- Soar over the "fairy chimneys" of Cappadocia in a hot air balloon
- Bathe in the mineral waters at Pamukkale and the Roman spa at Hierapolis
- Stroll along Antalya's ancient harbor and tour its historic center
- Visit the colorful seaside village of Kaş and laze on the surrounding beaches
- Discover Istanbul's Byzantine landmarks like the Hippodrome and Hagia Sophia
|Day 1||Arrive in Cappadocia||Uchisar|
|Day 2||Göreme Museum, Valley Hike, & Optional Activities||Uchisar|
|Day 3||Morning Balloon Ride, Visit Kaymakli Underground City||Uchisar|
|Day 4||Cappadocia to Antalya Road Trip||Antalya|
|Day 5||Optional Wreck Diving, Visit Termessos||Antalya|
|Day 6||Road Trip to Kaş, Optional Stops at Chimaera & Myra||Kaş|
|Day 7||Free Day in Kaş, Optional Scuba Diving||Kaş|
|Day 8||Free Day in Kaş, Optional Kayaking||Kaş|
|Day 9||Road Trip to Pamukkale, Optional Stop in Xanthos||Pamukkale|
|Day 10||Tour Pamukkale & Hierapolis, Fly to Istanbul||Istanbul|
|Day 11||Tour Istanbul by Foot & Boat||Istanbul|
|Day 12||Walking Tour of Istanbul's Old City||Istanbul|
|Day 13||Free Day in Istanbul||Istanbul|
|Day 14||Depart Istanbul|
Day 1: Arrive in Cappadocia
Welcome to Turkey, one of the oldest civilizations in the world! There is no shortage of historic ruins here, which run the gamut from ancient Greek to Roman to Christian and Islamic cultures. Then there's all the natural beauty, from the stunning coastline along the Aegean and Mediterranean seas to inland valleys and mountain regions. The trip kicks off with one such highlight: Cappadocia. Located on the arid plains of the Central Anatolia region of Turkey, it's an area known for its towering "fairy chimney" geological formations and lunar-looking valleys.
You'll arrive in the evening at the airport in Kayseri, the main hub for travel to Cappadocia. A personal guide will transfer you by car west to Uçhisar, in Cappadocia. This town is unique in that its highest point is a citadel carved into towering volcanic rock.

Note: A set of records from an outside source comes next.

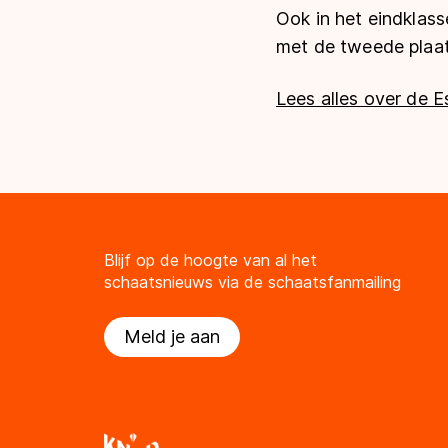
Ook in het eindklas
met de tweede plaat
Lees alles over de E
Blijf op de hoogte van al het
schaatsnieuws via de schaatsfanmailing
Meld je aan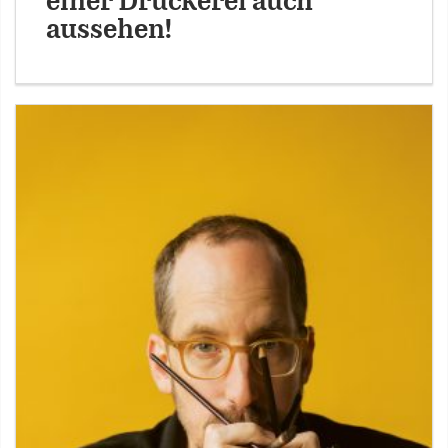
einer Druckerei auch
aussehen!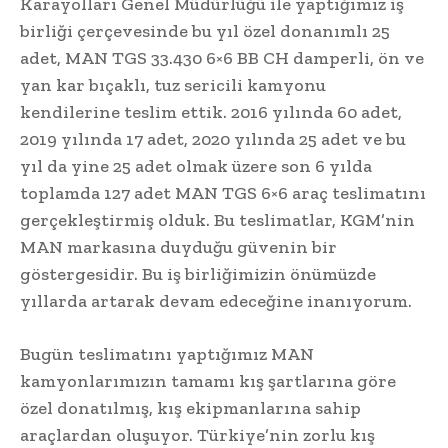
Karayolları Genel Müdürlüğü ile yaptığımız iş
birliği çerçevesinde bu yıl özel donanımlı 25
adet, MAN TGS 33.430 6×6 BB CH damperli, ön ve
yan kar bıçaklı, tuz sericili kamyonu
kendilerine teslim ettik. 2016 yılında 60 adet,
2019 yılında 17 adet, 2020 yılında 25 adet ve bu
yıl da yine 25 adet olmak üzere son 6 yılda
toplamda 127 adet MAN TGS 6×6 araç teslimatını
gerçekleştirmiş olduk. Bu teslimatlar, KGM’nin
MAN markasına duyduğu güvenin bir
göstergesidir. Bu iş birliğimizin önümüzde
yıllarda artarak devam edeceğine inanıyorum.
Bugün teslimatını yaptığımız MAN
kamyonlarımızın tamamı kış şartlarına göre
özel donatılmış, kış ekipmanlarına sahip
araçlardan oluşuyor. Türkiye’nin zorlu kış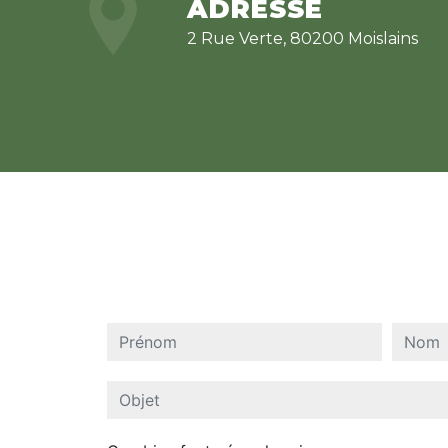
ADRESSE
2 Rue Verte, 80200 Moislains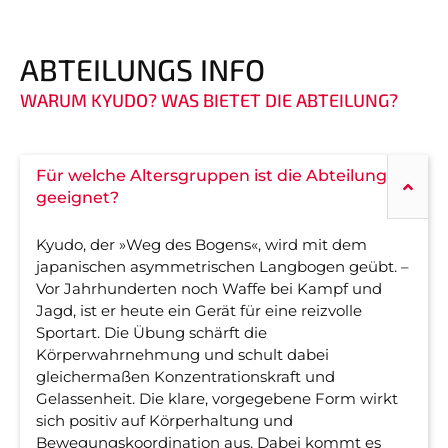
ABTEILUNGS INFO
WARUM KYUDO? WAS BIETET DIE ABTEILUNG?
Für welche Altersgruppen ist die Abteilung
geeignet?
Kyudo, der »Weg des Bogens«, wird mit dem
japanischen asymmetrischen Langbogen geübt. –
Vor Jahrhunderten noch Waffe bei Kampf und
Jagd, ist er heute ein Gerät für eine reizvolle
Sportart. Die Übung schärft die
Körperwahrnehmung und schult dabei
gleichermaßen Konzentrationskraft und
Gelassenheit. Die klare, vorgegebene Form wirkt
sich positiv auf Körperhaltung und
Bewegungskoordination aus. Dabei kommt es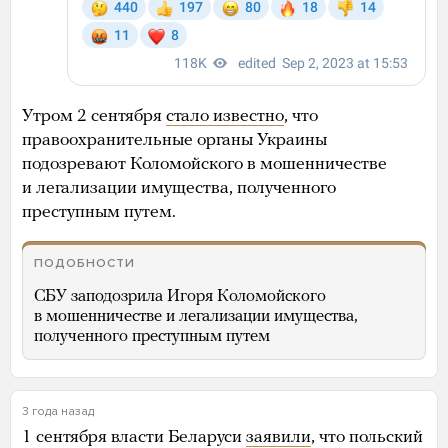
Утром 2 сентября
стало известно
, что
правоохранительные органы Украины
подозревают Коломойского в мошенничестве
и легализации имущества, полученного
преступным путем.
ПОДОБНОСТИ
СБУ заподозрила Игоря Коломойского
в мошенничестве и легализации имущества,
полученного преступным путем
3 года назад
1 сентября власти Беларуси
заявили
, что польский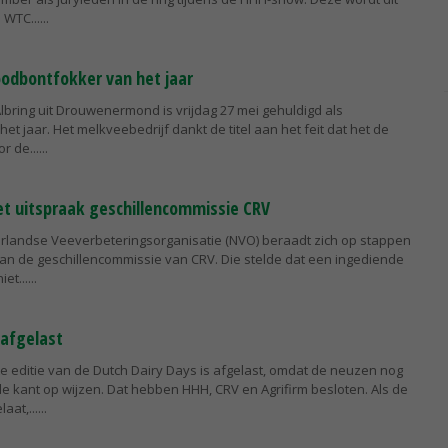
 WTC...
roodbontfokker van het jaar
Albring uit Drouwenermond is vrijdag 27 mei gehuldigd als
t jaar. Het melkveebedrijf dankt de titel aan het feit dat het de
r de...
t uitspraak geschillencommissie CRV
rlandse Veeverbeteringsorganisatie (NVO) beraadt zich op stappen
van de geschillencommissie van CRV. Die stelde dat een ingediende
et...
 afgelast
e editie van de Dutch Dairy Days is afgelast, omdat de neuzen nog
de kant op wijzen. Dat hebben HHH, CRV en Agrifirm besloten. Als de
aat,...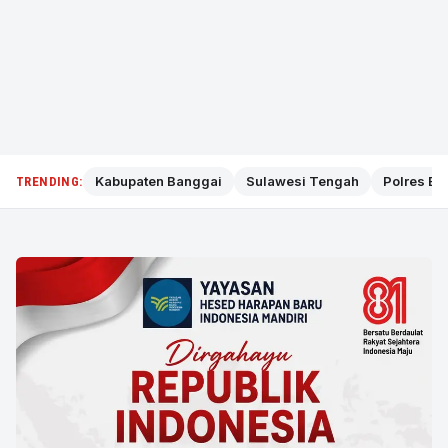
Kabupaten Banggai
Sulawesi Tengah
Polres Ba
TRENDING: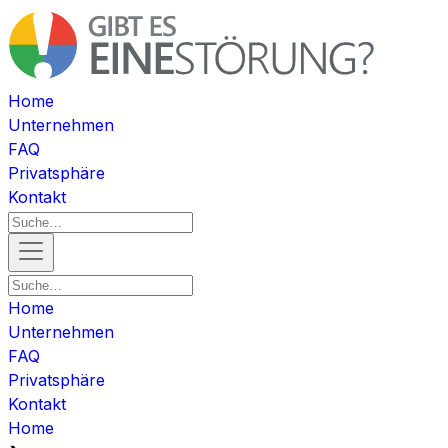
Home
Unternehmen
FAQ
Privatsphäre
Kontakt
Home
Unternehmen
FAQ
Privatsphäre
Kontakt
Home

A popular activity is hiking to the top, where you'll enjoy the best panoramic views of Cappadocia anywhere. After checking in to your hotel and getting settled, you can explore Uçhisar. You might notice that various hotels, restaurants, and other buildings are built as caves into the rock formations dotting the landscapes around town.
Day 2: Göreme Museum, Valley Hike, & Optional Activities
UNESCO-protected Cappadocia is famous for its towering rock formations, nicknamed "fairy chimneys" because of their otherworldly shape. They were formed millions of years ago from volcanic eruptions that left the landscape covered in mounds of thick ash, which solidified and were shaped by wind and erosion over time.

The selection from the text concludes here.